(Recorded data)
+ + + + +

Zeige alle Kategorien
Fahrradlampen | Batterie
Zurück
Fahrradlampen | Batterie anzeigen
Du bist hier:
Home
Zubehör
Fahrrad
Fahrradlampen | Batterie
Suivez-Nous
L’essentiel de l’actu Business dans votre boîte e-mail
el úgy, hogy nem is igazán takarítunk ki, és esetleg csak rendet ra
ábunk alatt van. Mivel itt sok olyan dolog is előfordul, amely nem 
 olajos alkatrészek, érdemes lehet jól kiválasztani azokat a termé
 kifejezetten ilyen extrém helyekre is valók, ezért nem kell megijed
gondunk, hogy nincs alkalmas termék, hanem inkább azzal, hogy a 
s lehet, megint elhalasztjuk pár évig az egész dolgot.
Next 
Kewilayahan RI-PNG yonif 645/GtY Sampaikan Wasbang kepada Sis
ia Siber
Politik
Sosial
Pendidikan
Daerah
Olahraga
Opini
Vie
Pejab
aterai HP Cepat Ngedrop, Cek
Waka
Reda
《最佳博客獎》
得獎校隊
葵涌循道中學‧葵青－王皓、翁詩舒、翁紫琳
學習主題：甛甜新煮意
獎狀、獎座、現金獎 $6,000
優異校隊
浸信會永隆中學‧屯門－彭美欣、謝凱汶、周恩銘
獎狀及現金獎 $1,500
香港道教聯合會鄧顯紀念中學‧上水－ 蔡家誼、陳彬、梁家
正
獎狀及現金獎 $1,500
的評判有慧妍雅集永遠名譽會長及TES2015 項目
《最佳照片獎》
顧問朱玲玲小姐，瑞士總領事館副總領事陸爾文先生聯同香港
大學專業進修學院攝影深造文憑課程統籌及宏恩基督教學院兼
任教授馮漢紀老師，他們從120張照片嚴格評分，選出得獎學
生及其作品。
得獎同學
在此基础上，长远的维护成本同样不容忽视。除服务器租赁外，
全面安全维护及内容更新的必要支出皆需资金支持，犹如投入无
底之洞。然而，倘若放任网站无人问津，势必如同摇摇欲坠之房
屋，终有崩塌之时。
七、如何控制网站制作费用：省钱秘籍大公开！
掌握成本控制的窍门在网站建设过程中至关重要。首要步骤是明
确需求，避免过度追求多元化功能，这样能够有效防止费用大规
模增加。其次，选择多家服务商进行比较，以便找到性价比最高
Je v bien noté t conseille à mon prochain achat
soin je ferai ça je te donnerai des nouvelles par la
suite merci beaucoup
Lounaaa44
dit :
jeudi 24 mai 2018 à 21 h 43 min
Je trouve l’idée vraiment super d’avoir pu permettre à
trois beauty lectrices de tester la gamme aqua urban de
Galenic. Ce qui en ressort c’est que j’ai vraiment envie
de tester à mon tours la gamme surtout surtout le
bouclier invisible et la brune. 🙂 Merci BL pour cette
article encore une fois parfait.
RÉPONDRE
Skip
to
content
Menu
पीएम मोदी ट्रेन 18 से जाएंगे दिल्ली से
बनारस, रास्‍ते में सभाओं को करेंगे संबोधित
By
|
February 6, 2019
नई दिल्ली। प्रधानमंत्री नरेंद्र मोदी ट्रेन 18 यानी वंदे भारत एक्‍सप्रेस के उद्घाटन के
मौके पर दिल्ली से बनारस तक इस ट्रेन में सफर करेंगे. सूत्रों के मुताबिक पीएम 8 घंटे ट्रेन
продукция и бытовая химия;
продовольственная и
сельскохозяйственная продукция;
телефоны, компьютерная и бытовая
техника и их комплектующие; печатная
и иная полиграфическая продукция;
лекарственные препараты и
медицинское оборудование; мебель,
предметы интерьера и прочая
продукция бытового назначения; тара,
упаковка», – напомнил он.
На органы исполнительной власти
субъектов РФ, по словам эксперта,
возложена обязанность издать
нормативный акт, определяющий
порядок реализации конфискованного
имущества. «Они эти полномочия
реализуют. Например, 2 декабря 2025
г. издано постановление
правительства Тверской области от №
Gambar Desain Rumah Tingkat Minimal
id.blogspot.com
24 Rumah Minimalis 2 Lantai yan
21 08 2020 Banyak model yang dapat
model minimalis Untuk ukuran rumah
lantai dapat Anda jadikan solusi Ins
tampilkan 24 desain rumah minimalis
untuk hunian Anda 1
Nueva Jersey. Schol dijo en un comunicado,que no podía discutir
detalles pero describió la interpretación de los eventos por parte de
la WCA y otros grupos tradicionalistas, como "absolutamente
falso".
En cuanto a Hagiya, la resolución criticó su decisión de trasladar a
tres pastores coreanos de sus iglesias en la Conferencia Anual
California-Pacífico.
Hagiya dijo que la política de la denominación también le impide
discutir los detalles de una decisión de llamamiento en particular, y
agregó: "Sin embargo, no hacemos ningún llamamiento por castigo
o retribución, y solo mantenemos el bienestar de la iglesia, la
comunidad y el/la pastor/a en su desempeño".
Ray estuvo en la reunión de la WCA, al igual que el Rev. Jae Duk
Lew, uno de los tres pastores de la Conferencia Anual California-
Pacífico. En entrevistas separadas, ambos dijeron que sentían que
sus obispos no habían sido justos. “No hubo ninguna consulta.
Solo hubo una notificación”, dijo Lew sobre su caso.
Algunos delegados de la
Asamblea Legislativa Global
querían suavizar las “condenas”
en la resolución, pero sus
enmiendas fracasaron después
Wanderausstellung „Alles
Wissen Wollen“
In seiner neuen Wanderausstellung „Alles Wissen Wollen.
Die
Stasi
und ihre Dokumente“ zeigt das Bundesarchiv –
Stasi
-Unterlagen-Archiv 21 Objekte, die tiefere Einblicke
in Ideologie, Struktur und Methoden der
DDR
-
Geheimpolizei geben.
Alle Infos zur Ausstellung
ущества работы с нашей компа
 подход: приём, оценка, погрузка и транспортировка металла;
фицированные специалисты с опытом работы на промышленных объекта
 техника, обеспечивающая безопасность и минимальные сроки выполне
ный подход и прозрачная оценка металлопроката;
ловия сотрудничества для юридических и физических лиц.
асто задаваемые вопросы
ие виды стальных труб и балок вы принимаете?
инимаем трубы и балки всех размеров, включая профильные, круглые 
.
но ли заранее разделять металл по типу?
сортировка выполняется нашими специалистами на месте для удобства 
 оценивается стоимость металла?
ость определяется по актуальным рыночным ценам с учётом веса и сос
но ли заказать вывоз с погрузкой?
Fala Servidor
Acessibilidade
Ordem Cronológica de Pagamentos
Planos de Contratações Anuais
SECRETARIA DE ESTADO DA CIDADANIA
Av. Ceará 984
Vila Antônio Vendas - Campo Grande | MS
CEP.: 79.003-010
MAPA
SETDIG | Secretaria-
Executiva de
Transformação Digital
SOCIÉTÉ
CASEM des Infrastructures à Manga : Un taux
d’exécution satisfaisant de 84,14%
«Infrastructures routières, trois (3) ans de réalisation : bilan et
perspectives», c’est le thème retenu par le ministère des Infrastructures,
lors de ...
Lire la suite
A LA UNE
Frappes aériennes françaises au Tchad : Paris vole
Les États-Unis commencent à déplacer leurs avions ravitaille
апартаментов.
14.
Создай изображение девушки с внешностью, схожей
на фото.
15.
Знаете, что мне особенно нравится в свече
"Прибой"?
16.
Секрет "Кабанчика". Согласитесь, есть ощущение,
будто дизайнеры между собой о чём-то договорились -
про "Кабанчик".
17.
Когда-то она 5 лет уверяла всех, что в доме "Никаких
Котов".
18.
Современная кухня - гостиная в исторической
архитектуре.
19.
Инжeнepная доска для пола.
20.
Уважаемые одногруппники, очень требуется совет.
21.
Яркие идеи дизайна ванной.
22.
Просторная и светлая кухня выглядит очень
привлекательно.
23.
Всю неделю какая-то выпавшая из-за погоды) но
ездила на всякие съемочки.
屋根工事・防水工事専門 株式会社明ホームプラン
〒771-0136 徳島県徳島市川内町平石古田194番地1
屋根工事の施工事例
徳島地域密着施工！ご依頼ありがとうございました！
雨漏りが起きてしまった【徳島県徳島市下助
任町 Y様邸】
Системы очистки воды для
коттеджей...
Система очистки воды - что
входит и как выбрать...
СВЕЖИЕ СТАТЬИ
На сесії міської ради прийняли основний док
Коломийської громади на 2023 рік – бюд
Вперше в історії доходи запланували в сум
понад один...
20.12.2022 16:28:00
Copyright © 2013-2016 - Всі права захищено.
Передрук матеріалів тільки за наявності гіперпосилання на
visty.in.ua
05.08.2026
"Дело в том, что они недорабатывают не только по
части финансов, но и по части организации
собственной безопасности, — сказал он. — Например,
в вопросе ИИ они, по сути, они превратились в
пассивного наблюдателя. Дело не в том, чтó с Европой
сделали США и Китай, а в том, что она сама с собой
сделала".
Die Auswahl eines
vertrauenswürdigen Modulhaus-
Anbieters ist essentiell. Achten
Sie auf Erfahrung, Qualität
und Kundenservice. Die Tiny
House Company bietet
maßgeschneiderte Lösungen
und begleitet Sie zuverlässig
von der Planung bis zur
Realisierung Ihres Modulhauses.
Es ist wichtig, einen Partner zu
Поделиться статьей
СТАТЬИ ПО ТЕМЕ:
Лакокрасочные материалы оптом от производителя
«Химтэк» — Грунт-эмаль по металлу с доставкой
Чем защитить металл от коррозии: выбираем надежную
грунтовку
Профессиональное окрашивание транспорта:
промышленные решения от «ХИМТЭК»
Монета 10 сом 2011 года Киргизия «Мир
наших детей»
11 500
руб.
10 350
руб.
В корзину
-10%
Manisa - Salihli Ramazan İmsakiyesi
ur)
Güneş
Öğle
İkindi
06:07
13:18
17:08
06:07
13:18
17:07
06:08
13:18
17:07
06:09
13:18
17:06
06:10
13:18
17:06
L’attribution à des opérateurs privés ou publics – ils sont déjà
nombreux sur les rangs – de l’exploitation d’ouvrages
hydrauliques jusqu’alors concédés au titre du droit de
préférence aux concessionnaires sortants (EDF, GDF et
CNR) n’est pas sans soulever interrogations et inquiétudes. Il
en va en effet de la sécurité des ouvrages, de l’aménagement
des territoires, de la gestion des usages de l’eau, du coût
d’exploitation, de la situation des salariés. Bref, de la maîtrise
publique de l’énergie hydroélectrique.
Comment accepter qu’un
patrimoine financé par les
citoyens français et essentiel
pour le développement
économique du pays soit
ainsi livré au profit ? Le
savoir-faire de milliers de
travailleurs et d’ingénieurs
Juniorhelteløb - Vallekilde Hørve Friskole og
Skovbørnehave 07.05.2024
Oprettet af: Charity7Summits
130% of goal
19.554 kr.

+ + + + +

> **What is needed**: If a line in the entries above has the word "бытовая", copy it.

> **Exercise answer**:
продукция и бытовая химия;
телефоны, компьютерная и бытовая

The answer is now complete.